» What is required: Copy each entry verbatim, excluding its images.

◆ ◆ ◆ ◆ ◆ ◆ ◆

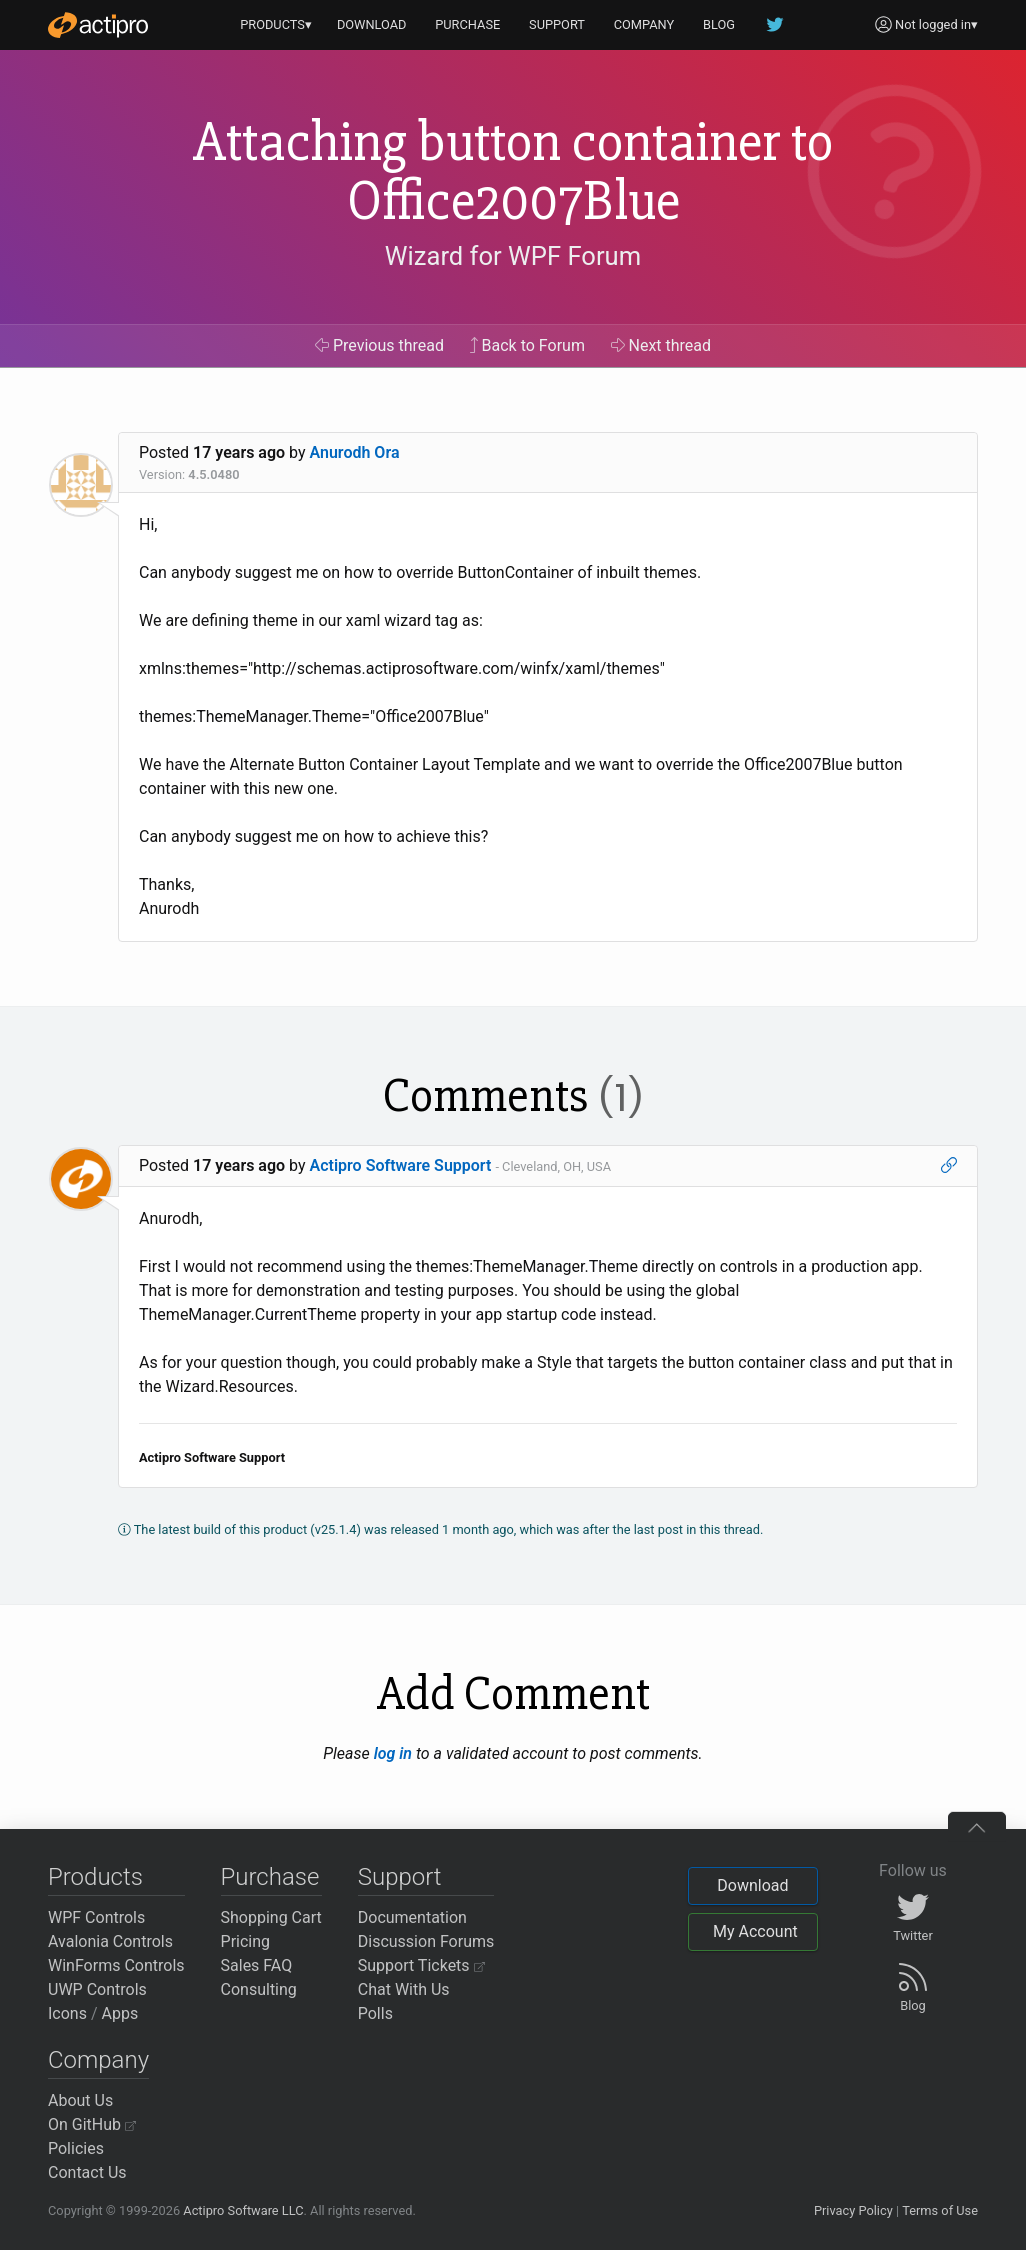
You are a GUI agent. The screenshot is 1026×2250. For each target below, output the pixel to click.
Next (661, 345)
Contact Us (87, 2172)
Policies (76, 2148)
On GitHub (92, 2124)
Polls (375, 2013)
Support (400, 1877)
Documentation (412, 1917)
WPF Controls (96, 1917)
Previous (379, 345)
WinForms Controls (116, 1965)
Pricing (246, 1941)
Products (95, 1877)
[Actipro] (98, 25)
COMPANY (644, 24)
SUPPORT (557, 24)
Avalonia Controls (110, 1941)
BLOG (719, 24)
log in (393, 1753)
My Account (755, 1931)
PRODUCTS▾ (276, 24)
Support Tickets (421, 1965)
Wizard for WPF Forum (513, 256)
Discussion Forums (426, 1941)
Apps (120, 2013)
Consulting (259, 1989)
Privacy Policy (853, 2210)
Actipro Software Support (401, 1165)
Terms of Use (940, 2210)
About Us (80, 2100)
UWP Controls (97, 1989)
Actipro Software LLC (243, 2210)
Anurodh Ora (355, 452)
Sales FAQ (257, 1965)
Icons (67, 2013)
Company (98, 2060)
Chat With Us (404, 1989)
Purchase (270, 1877)
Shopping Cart (271, 1917)
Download (752, 1885)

◆ ◆ ◆ ◆ ◆ ◆ ◆

» Result of the task:
You are a GUI agent. The screenshot is 1026×2250. For each target below, output the pixel to click.
Next (661, 345)
Contact Us (87, 2172)
Policies (76, 2148)
On GitHub (92, 2124)
Polls (375, 2013)
Support (400, 1877)
Documentation (412, 1917)
WPF Controls (96, 1917)
Previous (379, 345)
WinForms Controls (116, 1965)
Pricing (246, 1941)
Products (95, 1877)
[Actipro] (98, 25)
COMPANY (644, 24)
SUPPORT (557, 24)
Avalonia Controls (110, 1941)
BLOG (719, 24)
log in (393, 1753)
My Account (755, 1931)
PRODUCTS▾ (276, 24)
Support Tickets (421, 1965)
Wizard for WPF Forum (513, 256)
Discussion Forums (426, 1941)
Apps (120, 2013)
Consulting (259, 1989)
Privacy Policy (853, 2210)
Actipro Software Support (401, 1165)
Terms of Use (940, 2210)
About Us (80, 2100)
UWP Controls (97, 1989)
Actipro Software LLC (243, 2210)
Anurodh Ora (355, 452)
Sales FAQ (257, 1965)
Icons (67, 2013)
Company (98, 2060)
Chat With Us (404, 1989)
Purchase (270, 1877)
Shopping Cart (271, 1917)
Download (752, 1885)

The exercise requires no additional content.